Sieht man so ein Foto heute, ist man schnell geneigt, es gedanklich abzuheften: Ach ja, das war damals, na gut, kenne ich. Aber was spielte sich damals an dieser Berliner Straßenecke genau ab? Wie kam es zu der historischen Szene, welche Rolle spielte dabei ein plötzlich heranfahrender Transporter, und warum griffen die anderen DDR-Grenzer nicht ein? Auf der Suche nach Antworten auf diese Fragen kann man dicke Bücher wälzen. Oder man unternimmt eine Zeitreise ins Jahr 1961 und erlebt die Szene einfach selbst. Ja, genau das ist jetzt möglich – dank einer spektakulären Installation, die der Künstler Boris Hars-Tschachotin mit 7 Schauspielern, 41 Komparsen und 14 Kameras gedreht und dann als 360-Grad-Film zusammengebaut hat. Ab dem kommenden Montag ist das Werk im Deutschen Historischen Museum zu sehen. Unter Corona-konformen Regeln können Sie sich dort eine Virtual-Reality-Brille aufsetzen und den berühmten Sprung aus drei Perspektiven hautnah erleben: der des fliehenden DDR-Grenzers, der des Fotografen und der eines Westberliner Polizisten (hier erfahren Sie mehr).

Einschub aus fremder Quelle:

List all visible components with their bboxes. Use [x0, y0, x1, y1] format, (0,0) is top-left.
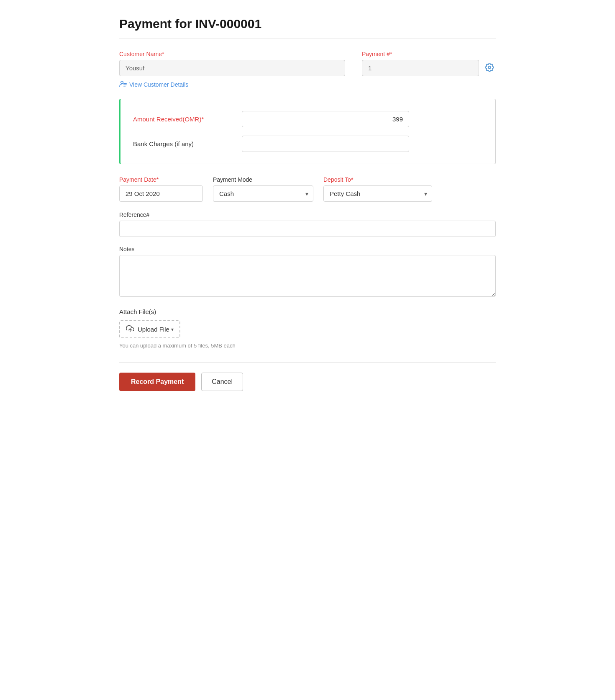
amount-received-label: Amount Received(OMR)*	[133, 116, 242, 123]
view-customer-details-link[interactable]: View Customer Details	[119, 80, 496, 89]
upload-file-label: Upload File	[138, 326, 169, 333]
record-payment-button[interactable]: Record Payment	[119, 373, 195, 391]
page-title: Payment for INV-000001	[119, 17, 496, 39]
payment-number-settings-button[interactable]	[483, 61, 496, 75]
reference-label: Reference#	[119, 211, 149, 218]
bank-charges-input[interactable]	[242, 136, 409, 152]
attach-files-label: Attach File(s)	[119, 308, 496, 315]
deposit-to-label: Deposit To*	[323, 176, 353, 183]
view-customer-icon	[119, 80, 127, 89]
payment-number-label: Payment #*	[362, 51, 496, 57]
attach-hint: You can upload a maximum of 5 files, 5MB…	[119, 342, 496, 349]
customer-name-input[interactable]	[119, 60, 345, 76]
cancel-button[interactable]: Cancel	[201, 373, 243, 391]
svg-point-0	[488, 66, 491, 69]
view-customer-details-text: View Customer Details	[129, 81, 188, 88]
amount-section: Amount Received(OMR)* Bank Charges (if a…	[119, 99, 496, 164]
svg-point-1	[121, 81, 123, 84]
payment-mode-label: Payment Mode	[213, 176, 252, 183]
reference-input[interactable]	[119, 221, 496, 237]
payment-mode-select[interactable]: Cash Bank Transfer Cheque Credit Card	[213, 185, 313, 202]
bank-charges-label: Bank Charges (if any)	[133, 140, 242, 147]
customer-name-label: Customer Name*	[119, 51, 345, 57]
upload-dropdown-arrow: ▾	[171, 327, 174, 332]
upload-icon	[126, 324, 134, 334]
notes-label: Notes	[119, 246, 135, 252]
payment-date-label: Payment Date*	[119, 176, 159, 183]
payment-date-input[interactable]	[119, 185, 203, 202]
amount-received-input[interactable]	[242, 111, 409, 127]
action-divider	[119, 362, 496, 363]
notes-textarea[interactable]	[119, 255, 496, 297]
payment-number-input[interactable]	[362, 60, 479, 76]
deposit-to-select[interactable]: Petty Cash Bank Account Cash in Hand	[323, 185, 432, 202]
upload-file-button[interactable]: Upload File ▾	[119, 320, 180, 338]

Ich durfte es bereits vorab sehen, und was soll ich sagen: Es ist eine einmalige Erfahrung. Wer sich auch nur ein kleines bisschen für deutsche Geschichte interessiert, der sollte dieses Erlebnis nicht verpassen. Allerdings muss man sich sputen, die Ausstellung läuft nur kurze Zeit (eine Folgestation wird noch gesucht). Ich denke, ich werde mir die Brille noch mal aufsetzen. Und anschließend bitte ich den Künstler, mich als nächstes auch in die 1920er-Jahre zu versetzen. Und in die 1930er, 1940er, 1950er…


Wenn heute in Peking die Tagung des chinesischen Volkskongresses zu Ende geht, gibt es wieder allerhand gute Gründe, mit Sorge auf das Reich der Mitte zu blicken: Nicht nur sieht der neue Fünfjahresplan milliardenschwere Investitionen in Künstliche Intelligenz, Quanten-Informationstechnologie, Medizin, Gen- und Biotechnologie vor, die China rasant an die technologische Weltspitze führen sollen. Auch der Militäretat soll um kräftige 6,8 Prozent steigen, was angesichts der Spannungen mit den USA, Grenzkonflikten mit Indien sowie Streit um Inseln im Südchinesischen Meer nicht gerade zur Beruhigung beiträgt. Die aggressive Rhetorik von Diktator Xi Jinping gibt es gratis dazu. Schlussendlich werden die knapp 3.000 Delegierten auch noch eine umstrittene Wahlreform für Hongkong abnicken. Sie soll sicherstellen, dass die Sonderverwaltungsregion künftig nur von "Patrioten" – sprich: Pekings Lakaien – beherrscht wird. Chinas Diktatur expandiert, und der Westen kann wenig dagegen tun.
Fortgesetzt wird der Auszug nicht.